I just have been thinking a lot recently about my future. I think I have become a little disillusioned as I have been working in a job that takes up all my thinking time and doesn't leave much time for reflection. Its been a while since I have really considered where I am going.
Then again I feel that God at times tells us just to trust that he has it under control and we don't have to be under pressure to always be sure of what is next.
God you are my future. As long as this is true surely everything else is just a by product.
I love that once we encounter God and once we feel his heart for the least...there is no going back...I am not and cannot go back.
Ding and I watched secret millionaire a few weeks back...I tend to go on about things and yes three weeks later I am still going on about what God said to us through this. The programme is basically about people who have lots of money but generally feel unfulfilled with it. They desire to go and give something to people who don't have much in order to make a difference. This particular guy went to a really run down part of England, an industrial town hit by the recession. He visited different organisations that tried to support the community. He found a little organisation called head light which was run by a guy who had schizophrenia. It was a mental health support group. People from the community came with their issues, fears and illnesses to share and to participate in work shops. It was so moving...Obviously I cried the whole way through and although he wouldn't admit it I reckon I saw a wee tear escape from under dings glasses...
The guy who was the secret millionaire himself had had a breakdown a few years back when his wife left him. He was lonely and broken. He himself seemed to enjoy engaging with this group and sharing his story. He donated them a load of money to expand their service and admitted that he had found so much fulfillment in doing so.
God has used that to speak to me about the fact that he knows where he is taking me. What if some day I could be involved in helping people in this way? What if I could use my profession to help people who aren't given a chance to grow and develop and share. Surely all this hard work will be worth it.
At the minute everyone at my stage in work is planning their future...surgeons, Gps, anaesthetists...I never really thought I could find a future in medicine. There is something about the clinical side that leaves me craving contact and conversation with the individual patients and their families without having to run off to the next drama. Yet God has reminded me that he not only plans and knows my future he is my future and he has led me in the right steps to get to my dream.

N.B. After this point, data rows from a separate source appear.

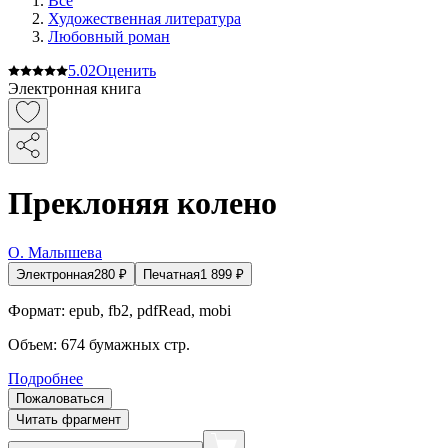
Все
Художественная литература
Любовный роман
5.0
2
Оценить
Электронная книга
Преклоняя колено
О. Малышева
Электронная
280
₽
Печатная
1 899
₽
Формат:
epub, fb2, pdfRead, mobi
Объем:
674
бумажных стр.
Подробнее
Пожаловаться
Читать фрагмент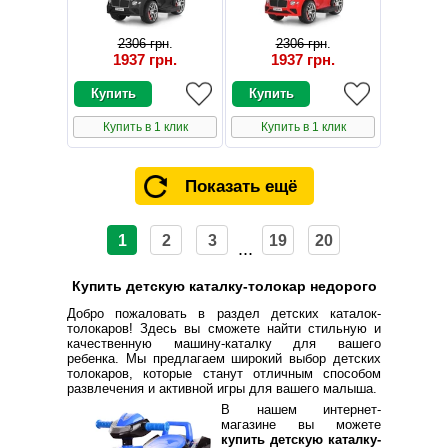
2306 грн
.
2306 грн
.
1937 грн
.
1937 грн
.
Купить в 1 клик
Купить в 1 клик
Показать ещё
1
2
3
19
20
...
Купить детскую каталку-толокар недорого
Добро пожаловать в раздел детских каталок-
толокаров! Здесь вы сможете найти стильную и
качественную машину-каталку для вашего
ребенка. Мы предлагаем широкий выбор детских
толокаров, которые станут отличным способом
развлечения и активной игры для вашего малыша.
В нашем интернет-
магазине вы можете
купить детскую каталку-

Striving towards a calling can be dangerous because we can end up blaming ourselves if we don't end up where we thought we would. People might give us some powerful prophetic word about where we will be in ten years...and if that doesn't happen we are likely to be disappointed.
Its not about how great we become, Its not even about how many people we effect...its about giving God your life and rolling with it. Being filled with him so we don't go off on a tangent of disillusionment.
I am not going back, no way...God you are my future. That makes me so peaceful today.